Quantcast

How to model situation, when what we observe is a sum of two (unknown) variables?

classic Classic list List threaded Threaded
6 messages Options
Reply | Threaded
Open this post in threaded view
|  
Report Content as Inappropriate

How to model situation, when what we observe is a sum of two (unknown) variables?

Adam Ryczkowski
This post was updated on .
(This post I also posted on CrossValidated, http://stats.stackexchange.com/questions/60107/how-to-model-sum-of-two-values-in-jags and on JAGS official forum https://sourceforge.net/p/mcmc-jags/discussion/610036/thread/fd973859 . I hope that posting it in so many places I might reach a broader audience; it is relatively hard to get help with Bayesian statistics at this time of year... Of course when I learn anything new about this matter I'll update the post.)

Imagine, that we measured two values and we know, that in reality one measurement directly corresponds to the latent variable "s1", and the other measurement is in fact sum of two latent values: "s1" and unknown "s2". Given the measurements input[1] for "s1" and input[2] for "s1+s2" what is our belief about the distribution of "s1" and "s2" separately? We assume, that s1 and s2 are from normal distribution with the same variance.
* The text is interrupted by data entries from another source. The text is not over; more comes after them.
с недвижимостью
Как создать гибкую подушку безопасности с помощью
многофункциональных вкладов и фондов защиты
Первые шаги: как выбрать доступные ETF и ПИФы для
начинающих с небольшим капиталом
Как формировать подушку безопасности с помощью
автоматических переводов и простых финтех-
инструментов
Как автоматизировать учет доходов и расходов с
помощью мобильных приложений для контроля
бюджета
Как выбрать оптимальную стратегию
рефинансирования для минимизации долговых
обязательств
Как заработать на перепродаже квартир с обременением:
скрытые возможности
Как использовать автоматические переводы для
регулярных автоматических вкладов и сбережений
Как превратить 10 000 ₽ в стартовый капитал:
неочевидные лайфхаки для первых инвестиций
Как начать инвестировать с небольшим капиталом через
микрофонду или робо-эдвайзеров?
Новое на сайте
We measure input[i] together with its SE =0.2, that acts as a weight in this "fixed effects model".

The straightforward model in JAGS that came to my mind is this:

    var
       input[2], #Input
       tau,
       s1,
       s2
    model{
    input[1] ~ dnorm(s1,25)
    input[2] ~ dnorm(s1+s2,25)
    s1 ~ dnorm(0,tau)
    s2 ~ dnorm(0,tau)
    tau~dgamma(0.001,0.001)
    }

As I understand it, it states  something like this:

A) Model the variable s1 as mean of normal distribution so the input[1] is a probable outcome from it.
B) Favor s1 and s2 such, that input[2] is a probable outcome from normal distribution with mean s1+s2 and SD = 0.2.
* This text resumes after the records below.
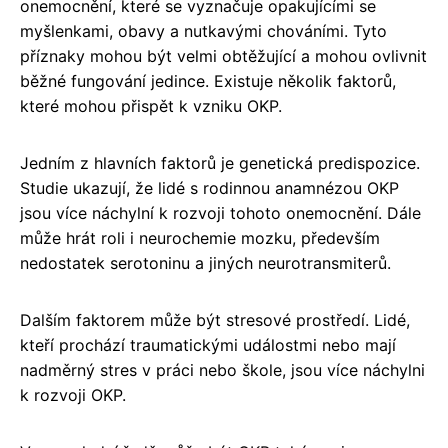
onemocnění, které se vyznačuje opakujícími se
myšlenkami, obavy a nutkavými chováními. Tyto
příznaky mohou být velmi obtěžující a mohou ovlivnit
běžné fungování jedince. Existuje několik faktorů,
které mohou přispět k vzniku OKP.
Jedním z hlavních faktorů je genetická predispozice.
Studie ukazují, že lidé s rodinnou anamnézou OKP
jsou více náchylní k rozvoji tohoto onemocnění. Dále
může hrát roli i neurochemie mozku, především
nedostatek serotoninu a jiných neurotransmiterů.
Dalším faktorem může být stresové prostředí. Lidé,
kteří prochází traumatickými událostmi nebo mají
nadměrný stres v práci nebo škole, jsou více náchylni
k rozvoji OKP.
Because SD for both normal distributions is the same, model should choose s1 and s2 such that input[1] and input[2] are (on average) equally plausible random samples from N(s1,0.2) and N(s1+s2,0.2).

Condition B) should make the sampler favoring adjusting s2 over s1, since it is the only place that puts any stochastic constraints on s2 (except from a vague prior), in contrast to s1, which is already
constrained to make input[1] plausible result from N(s1,0.2)

So I would expect the model to yield the mean(s1) ≈ input[1], and mean(s2) ≈ input[2] - mean(s1)...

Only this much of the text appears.